Одновременно с этим свидетельство – это то, что мы фактически определяем по его функции, по эпистемическому свойству «свидетельствовать» или «быть свидетельством». Здесь не обойтись без туманной формулировки о том, что когда нечто свидетельствует в пользу чего-либо, то случается когнитивный успех – неизвестное поддается познанию и приоткрывает нам свои тайны. Уже далее мы можем уточнить, успешно ли свидетельство настолько, что оно делает нечто истинным (доказывает его), или же оно только делает нечто более вероятным.

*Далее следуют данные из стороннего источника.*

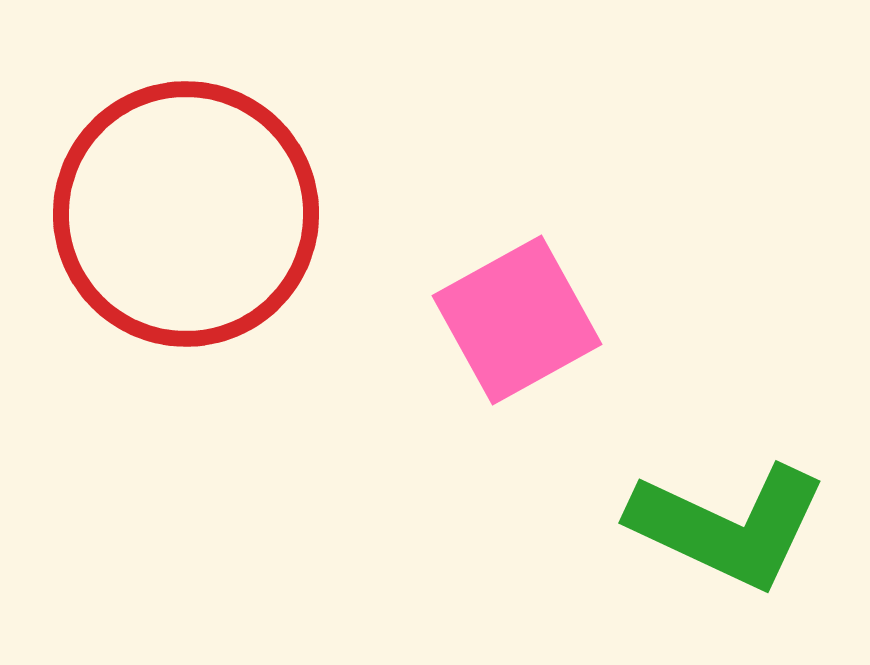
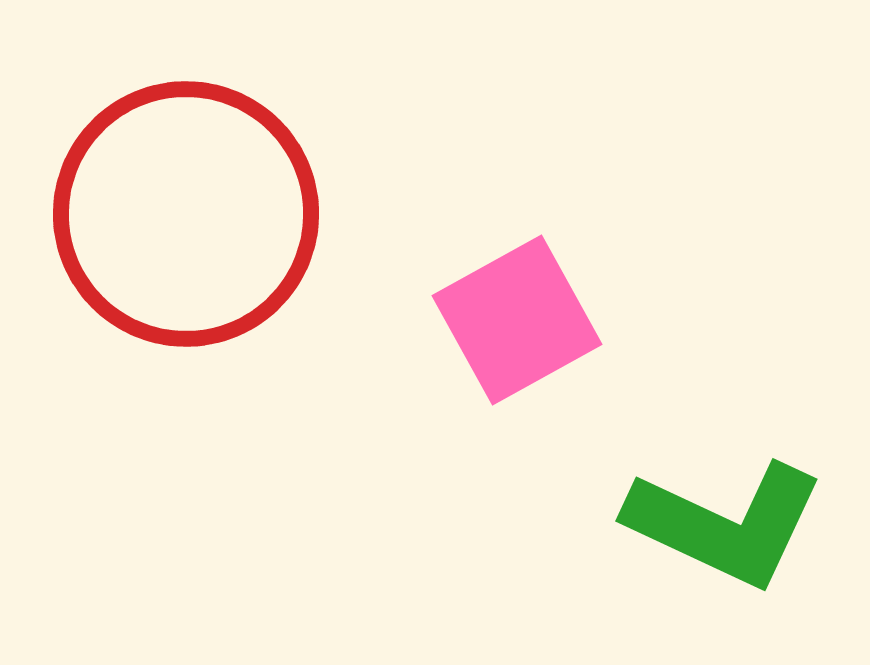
green L-shape: moved 3 px left, 2 px up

Поскольку свойство «свидетельствовать» явно отличается от физических свойств объектов, то эпистемологи нередко в качестве базового понимания природы свидетельства принимают трактовку, ассоциированную с Тимоти Уильямсоном. Его подход прост: свидетельствами являются не объекты физического мира, а пропозиции — суждения и высказывания о них. Не сам по себе кошелек как физический объект, оказавшийся на месте преступления, а высказывание «на месте преступления обнаружен кошелек, принадлежащий подозреваемому» свидетельствует в пользу гипотезы о вине подозреваемого. Следовательно, свойство «свидетельствовать» таится не в природе вещей, а, говоря словами Селларса, в пространстве разумных оснований. Получается, что потенциально любое высказывание может быть свидетельством в пользу чего-то, но сама по себе ценность высказываемых свидетельств зависит от того, как они соотносятся с действительностью. Например, пропозиция «на месте преступления обнаружен кошелек подозреваемого» может быть отчетом о действительном наблюдении фактов или выдумкой детектива, оставаясь свидетельством в пользу одной и той же гипотезы в обоих случаях, но имея принципиальную разную ценность в зависимости от того, как обстоят дела.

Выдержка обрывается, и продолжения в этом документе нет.